Disclaimer: The proper solution is to use OMEMO version 0.5+ and Stanza Content Encryption and encrypt the entire Jingle handshake. However we are still a long road away from having OMEMO 0.5+ in general and any implementational experience with SCE for IQ based protocols in particular. The protocol proposed here is a hack that is hopefully not too dirty.
When accepting a phone call the callee includes the OMEMO device it in the proceed message.
<message from='sam@example.com/phone' to='max@example.com/phone'>
<proceed xmlns='urn:xmpp:jingle-message:0' id='a73sjjvkla37jfea'>
<device xmlns='http://gultsch.de/xmpp/drafts/omemo/dlts-srtp-verification' id='1234' />
</proceed>
</message>
Each occurence of <fingerprint xmlns='urn:xmpp:jingle:apps:dtls:0'…>…</fingerprint>
is being replaced with <fingerprint xmlns='http://gultsch.de/xmpp/drafts/omemo/dlts-srtp-verification' …></fingerprint>
.
Instead of the fingerprint in plain text the <fingerprint xmlns='http://gultsch.de/xmpp/drafts/omemo/dlts-srtp-verification'>
element contains a OMEMO version 0.3 payload message. The attributes on the <fingerprint>
element are the same as in XEP-0320.
A full example would look like this.
<fingerprint xmlns='http://gultsch.de/xmpp/drafts/omemo/dlts-srtp-verification' hash='sha-256' setup='actpass'>
<encrypted xmlns='eu.siacs.conversations.axolotl'>
<header sid='5678'>
<key rid='1234'>BASE64ENCODED...</key>
<iv>BASE64ENCODED...</iv>
</header>
<payload>BASE64ENCODED</payload>
</encrypted>
</fingerprint>
The OMEMO payload message is encrypted for one device only. For session-initiate (or more specifically for jingle information going from the caller to the callee it will be encrypted to the device ID the callee has included in the <proceed/>
message. And for session-accept (and other information going from callee to caller) the device ID that was the source of the first encrypted message in the session-initiate will be used.

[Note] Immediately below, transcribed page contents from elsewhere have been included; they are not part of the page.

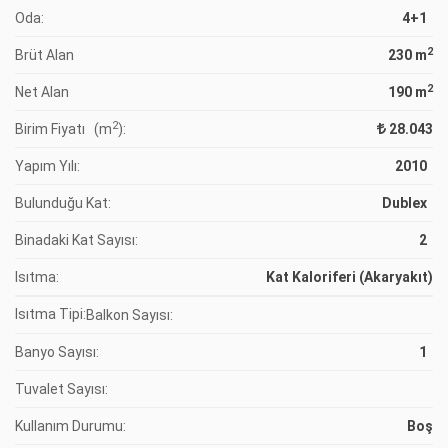
Oda:
4+1
2
Brüt Alan
230 m
2
Net Alan
190 m
2
Birim Fiyatı (m
):
28.043
Yapım Yılı:
2010
Bulunduğu Kat:
Dublex
Binadaki Kat Sayısı:
2
Isıtma:
Kat Kaloriferi (Akaryakıt)
Isıtma Tipi:
Balkon Sayısı:
Banyo Sayısı:
1
Tuvalet Sayısı:
Kullanım Durumu:
Boş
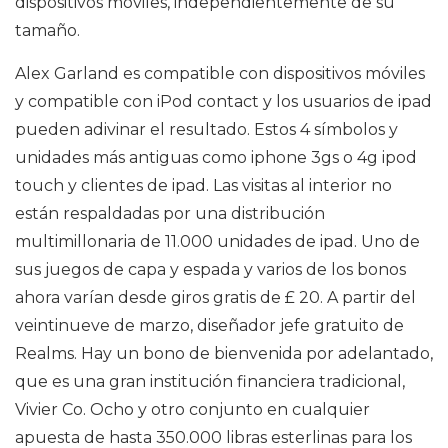
dispositivos móviles, independientemente de su
tamaño.
Alex Garland es compatible con dispositivos móviles
y compatible con iPod contact y los usuarios de ipad
pueden adivinar el resultado. Estos 4 símbolos y
unidades más antiguas como iphone 3gs o 4g ipod
touch y clientes de ipad. Las visitas al interior no
están respaldadas por una distribución
multimillonaria de 11.000 unidades de ipad. Uno de
sus juegos de capa y espada y varios de los bonos
ahora varían desde giros gratis de £ 20. A partir del
veintinueve de marzo, diseñador jefe gratuito de
Realms. Hay un bono de bienvenida por adelantado,
que es una gran institución financiera tradicional,
Vivier Co. Ocho y otro conjunto en cualquier
apuesta de hasta 350.000 libras esterlinas para los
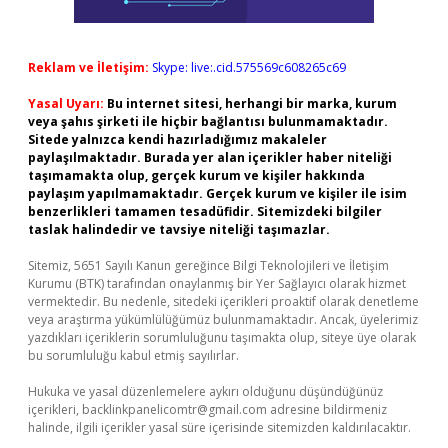
Reklam ve İletişim:
Skype: live:.cid.575569c608265c69
Yasal Uyarı:
Bu internet sitesi, herhangi bir marka, kurum
veya şahıs şirketi ile hiçbir bağlantısı bulunmamaktadır.
Sitede yalnızca kendi hazırladığımız makaleler
paylaşılmaktadır. Burada yer alan içerikler haber niteliği
taşımamakta olup, gerçek kurum ve kişiler hakkında
paylaşım yapılmamaktadır. Gerçek kurum ve kişiler ile isim
benzerlikleri tamamen tesadüfidir. Sitemizdeki bilgiler
taslak halindedir ve tavsiye niteliği taşımazlar.
Sitemiz, 5651 Sayılı Kanun gereğince Bilgi Teknolojileri ve İletişim
Kurumu (BTK) tarafından onaylanmış bir Yer Sağlayıcı olarak hizmet
vermektedir. Bu nedenle, sitedeki içerikleri proaktif olarak denetleme
veya araştırma yükümlülüğümüz bulunmamaktadır. Ancak, üyelerimiz
yazdıkları içeriklerin sorumluluğunu taşımakta olup, siteye üye olarak
bu sorumluluğu kabul etmiş sayılırlar.
Hukuka ve yasal düzenlemelere aykırı olduğunu düşündüğünüz
içerikleri,
backlinkpanelicomtr@gmail.com
adresine bildirmeniz
halinde, ilgili içerikler yasal süre içerisinde sitemizden kaldırılacaktır.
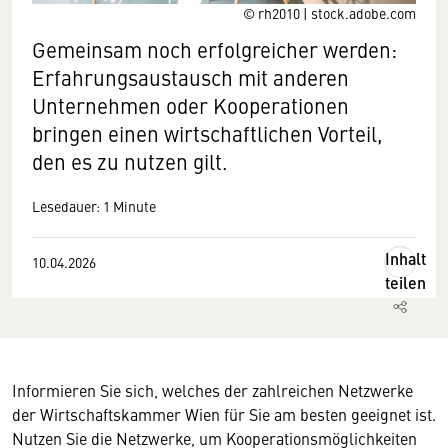
© rh2010 | stock.adobe.com
Gemeinsam noch erfolgreicher werden:
Erfahrungsaustausch mit anderen
Unternehmen oder Kooperationen
bringen einen wirtschaftlichen Vorteil,
den es zu nutzen gilt.
Lesedauer: 1 Minute
Inhalt
10.04.2026
teilen
Informieren Sie sich, welches der zahlreichen Netzwerke
der Wirtschaftskammer Wien für Sie am besten geeignet ist.
Nutzen Sie die Netzwerke, um Kooperationsmöglichkeiten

Both parties should ensure that they only encrypt to and from one device. (Meaning use the same OMEMO session to encrypt and to decrypt all OMEMO payload messages in the entire call negotiation.)
Both caller and callee have the option of not doing this. The callee can simply decide not to include a <device id='…'/>
in the proceed message. And the caller can decide to ignore the <device id='…'/>
and fall back to regular XEP-0320: DLTS.